### Task objective
Copy out every line of the data that has the word "trash" somewhere in it.

### Data supplied
*** Block opens ***

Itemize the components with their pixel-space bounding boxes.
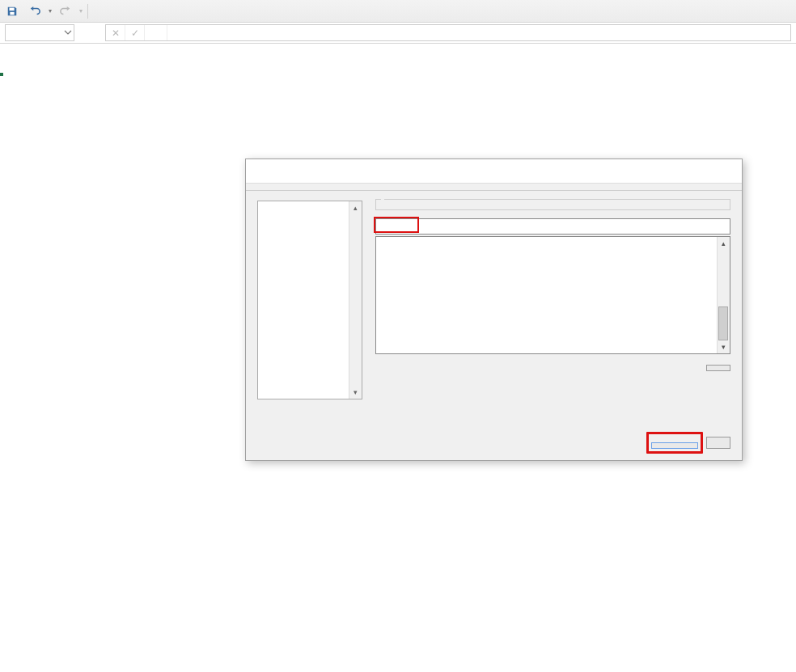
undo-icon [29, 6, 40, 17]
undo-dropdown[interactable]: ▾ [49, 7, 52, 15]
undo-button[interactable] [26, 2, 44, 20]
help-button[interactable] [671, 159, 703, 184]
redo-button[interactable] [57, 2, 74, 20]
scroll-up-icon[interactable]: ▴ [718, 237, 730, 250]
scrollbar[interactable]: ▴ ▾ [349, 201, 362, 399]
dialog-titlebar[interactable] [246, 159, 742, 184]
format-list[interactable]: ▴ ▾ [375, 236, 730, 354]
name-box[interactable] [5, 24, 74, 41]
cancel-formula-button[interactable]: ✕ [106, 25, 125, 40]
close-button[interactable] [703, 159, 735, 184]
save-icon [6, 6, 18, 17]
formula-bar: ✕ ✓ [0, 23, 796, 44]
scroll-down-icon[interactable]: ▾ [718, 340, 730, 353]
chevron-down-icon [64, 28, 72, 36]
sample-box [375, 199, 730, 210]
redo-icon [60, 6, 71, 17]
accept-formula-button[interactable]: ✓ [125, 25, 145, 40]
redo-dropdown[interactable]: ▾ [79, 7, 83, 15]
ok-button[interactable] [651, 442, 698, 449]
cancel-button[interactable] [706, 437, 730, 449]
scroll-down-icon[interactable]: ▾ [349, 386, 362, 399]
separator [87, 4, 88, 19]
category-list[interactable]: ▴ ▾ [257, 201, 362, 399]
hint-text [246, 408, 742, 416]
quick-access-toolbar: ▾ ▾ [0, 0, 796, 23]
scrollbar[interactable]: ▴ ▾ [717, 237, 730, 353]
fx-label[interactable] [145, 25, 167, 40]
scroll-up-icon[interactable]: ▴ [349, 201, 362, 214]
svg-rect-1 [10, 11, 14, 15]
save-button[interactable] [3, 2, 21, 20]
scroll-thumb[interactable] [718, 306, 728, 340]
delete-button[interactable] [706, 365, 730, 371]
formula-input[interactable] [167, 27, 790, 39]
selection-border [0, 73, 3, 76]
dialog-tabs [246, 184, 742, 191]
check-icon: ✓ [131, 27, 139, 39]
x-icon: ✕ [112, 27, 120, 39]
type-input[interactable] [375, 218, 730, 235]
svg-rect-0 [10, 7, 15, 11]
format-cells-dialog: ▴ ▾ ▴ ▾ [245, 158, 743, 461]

*** Block closes ***
*** Block opens ***

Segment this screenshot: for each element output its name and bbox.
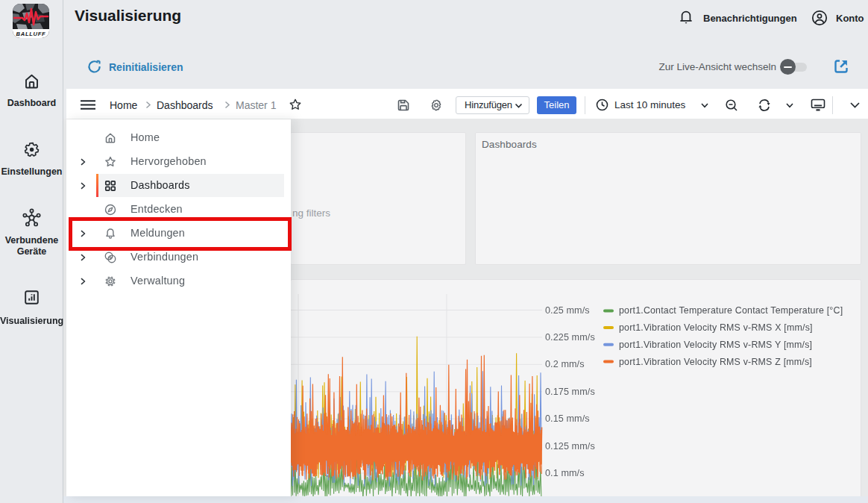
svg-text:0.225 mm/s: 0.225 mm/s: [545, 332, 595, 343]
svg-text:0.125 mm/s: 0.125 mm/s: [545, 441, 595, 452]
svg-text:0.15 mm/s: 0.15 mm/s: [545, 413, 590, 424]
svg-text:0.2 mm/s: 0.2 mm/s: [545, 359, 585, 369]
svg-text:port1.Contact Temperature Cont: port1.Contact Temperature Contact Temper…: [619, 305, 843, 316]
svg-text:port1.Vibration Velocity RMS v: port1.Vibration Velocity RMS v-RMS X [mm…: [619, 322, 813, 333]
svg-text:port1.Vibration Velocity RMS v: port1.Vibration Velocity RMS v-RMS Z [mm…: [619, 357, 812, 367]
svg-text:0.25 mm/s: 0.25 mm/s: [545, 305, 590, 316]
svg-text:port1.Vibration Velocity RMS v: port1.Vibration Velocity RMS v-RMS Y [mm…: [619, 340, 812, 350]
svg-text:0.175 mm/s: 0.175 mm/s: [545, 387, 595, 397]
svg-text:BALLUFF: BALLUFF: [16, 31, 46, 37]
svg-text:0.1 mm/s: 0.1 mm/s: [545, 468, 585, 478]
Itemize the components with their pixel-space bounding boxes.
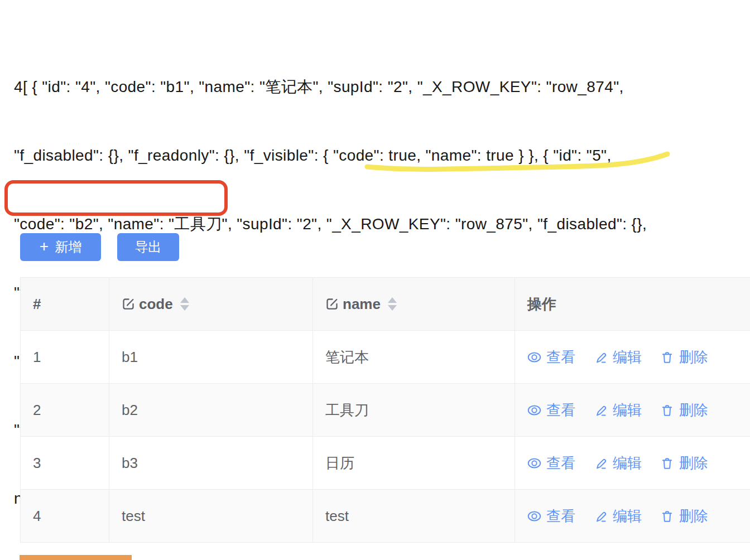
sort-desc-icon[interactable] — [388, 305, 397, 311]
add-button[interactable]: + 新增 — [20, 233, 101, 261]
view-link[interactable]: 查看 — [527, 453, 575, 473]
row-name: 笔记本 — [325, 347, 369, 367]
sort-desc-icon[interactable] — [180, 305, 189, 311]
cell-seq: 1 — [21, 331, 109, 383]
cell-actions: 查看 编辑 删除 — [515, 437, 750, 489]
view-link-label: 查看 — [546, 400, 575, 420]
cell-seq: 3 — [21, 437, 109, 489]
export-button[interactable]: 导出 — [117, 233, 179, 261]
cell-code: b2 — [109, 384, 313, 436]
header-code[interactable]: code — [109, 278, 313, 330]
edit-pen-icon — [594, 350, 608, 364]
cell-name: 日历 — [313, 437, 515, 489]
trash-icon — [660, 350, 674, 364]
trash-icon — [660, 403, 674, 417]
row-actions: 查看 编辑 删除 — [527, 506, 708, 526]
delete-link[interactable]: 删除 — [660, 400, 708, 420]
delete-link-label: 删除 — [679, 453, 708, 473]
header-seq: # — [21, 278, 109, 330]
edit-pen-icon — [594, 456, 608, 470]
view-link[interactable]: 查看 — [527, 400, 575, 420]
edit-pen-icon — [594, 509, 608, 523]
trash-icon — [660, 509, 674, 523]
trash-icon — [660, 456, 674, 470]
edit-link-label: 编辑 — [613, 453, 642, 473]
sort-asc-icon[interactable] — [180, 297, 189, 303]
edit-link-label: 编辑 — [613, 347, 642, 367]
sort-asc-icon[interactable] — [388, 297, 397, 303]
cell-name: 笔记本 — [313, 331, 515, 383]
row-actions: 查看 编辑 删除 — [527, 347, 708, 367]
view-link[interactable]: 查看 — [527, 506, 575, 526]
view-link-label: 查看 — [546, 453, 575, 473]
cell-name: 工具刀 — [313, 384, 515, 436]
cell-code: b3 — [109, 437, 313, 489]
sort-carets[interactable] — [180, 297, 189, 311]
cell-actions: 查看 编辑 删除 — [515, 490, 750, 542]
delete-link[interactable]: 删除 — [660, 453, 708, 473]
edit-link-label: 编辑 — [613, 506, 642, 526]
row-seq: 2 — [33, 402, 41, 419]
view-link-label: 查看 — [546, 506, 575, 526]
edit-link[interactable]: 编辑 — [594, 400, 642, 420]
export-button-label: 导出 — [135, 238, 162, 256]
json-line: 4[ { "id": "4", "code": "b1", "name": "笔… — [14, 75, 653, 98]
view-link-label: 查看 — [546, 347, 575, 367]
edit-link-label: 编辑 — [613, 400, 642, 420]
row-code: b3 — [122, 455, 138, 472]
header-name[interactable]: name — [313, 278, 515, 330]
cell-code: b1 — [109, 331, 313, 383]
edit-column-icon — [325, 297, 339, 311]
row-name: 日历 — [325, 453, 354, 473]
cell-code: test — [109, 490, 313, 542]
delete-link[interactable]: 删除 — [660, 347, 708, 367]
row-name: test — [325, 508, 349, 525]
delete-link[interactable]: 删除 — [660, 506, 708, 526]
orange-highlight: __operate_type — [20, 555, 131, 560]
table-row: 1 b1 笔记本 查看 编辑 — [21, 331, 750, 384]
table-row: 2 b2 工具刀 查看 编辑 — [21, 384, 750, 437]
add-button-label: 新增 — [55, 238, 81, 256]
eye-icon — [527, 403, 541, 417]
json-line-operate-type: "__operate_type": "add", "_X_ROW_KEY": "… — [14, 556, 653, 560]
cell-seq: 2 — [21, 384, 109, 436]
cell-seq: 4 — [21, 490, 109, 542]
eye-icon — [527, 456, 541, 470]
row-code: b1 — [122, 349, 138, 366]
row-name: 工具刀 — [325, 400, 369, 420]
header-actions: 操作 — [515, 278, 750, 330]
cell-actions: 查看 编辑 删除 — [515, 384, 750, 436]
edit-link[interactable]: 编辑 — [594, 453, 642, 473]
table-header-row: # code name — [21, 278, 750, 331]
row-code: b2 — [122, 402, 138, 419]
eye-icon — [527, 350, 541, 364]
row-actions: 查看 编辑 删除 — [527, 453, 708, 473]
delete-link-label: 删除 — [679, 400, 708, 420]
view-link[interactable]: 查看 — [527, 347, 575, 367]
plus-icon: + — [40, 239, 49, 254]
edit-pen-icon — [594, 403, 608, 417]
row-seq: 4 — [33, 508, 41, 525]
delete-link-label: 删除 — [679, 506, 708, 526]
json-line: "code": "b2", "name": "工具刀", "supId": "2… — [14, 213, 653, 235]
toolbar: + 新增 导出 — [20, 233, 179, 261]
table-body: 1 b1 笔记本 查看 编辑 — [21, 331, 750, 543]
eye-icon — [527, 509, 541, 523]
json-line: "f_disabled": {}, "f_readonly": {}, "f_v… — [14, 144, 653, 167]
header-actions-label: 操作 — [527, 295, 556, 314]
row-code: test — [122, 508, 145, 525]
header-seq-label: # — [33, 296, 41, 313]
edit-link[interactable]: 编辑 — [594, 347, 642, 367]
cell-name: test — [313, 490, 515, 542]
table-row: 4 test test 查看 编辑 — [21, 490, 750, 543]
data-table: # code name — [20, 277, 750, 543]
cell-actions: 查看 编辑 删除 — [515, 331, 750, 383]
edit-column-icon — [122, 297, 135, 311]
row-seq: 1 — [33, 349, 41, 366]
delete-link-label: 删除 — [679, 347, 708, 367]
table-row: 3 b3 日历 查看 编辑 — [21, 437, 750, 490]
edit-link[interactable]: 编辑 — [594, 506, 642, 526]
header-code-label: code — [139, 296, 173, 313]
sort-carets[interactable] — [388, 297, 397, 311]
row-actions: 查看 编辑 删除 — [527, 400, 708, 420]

*** Block closes ***

### Written response
trash-icon — [660, 350, 674, 364]
trash-icon — [660, 403, 674, 417]
trash-icon — [660, 509, 674, 523]
trash-icon — [660, 456, 674, 470]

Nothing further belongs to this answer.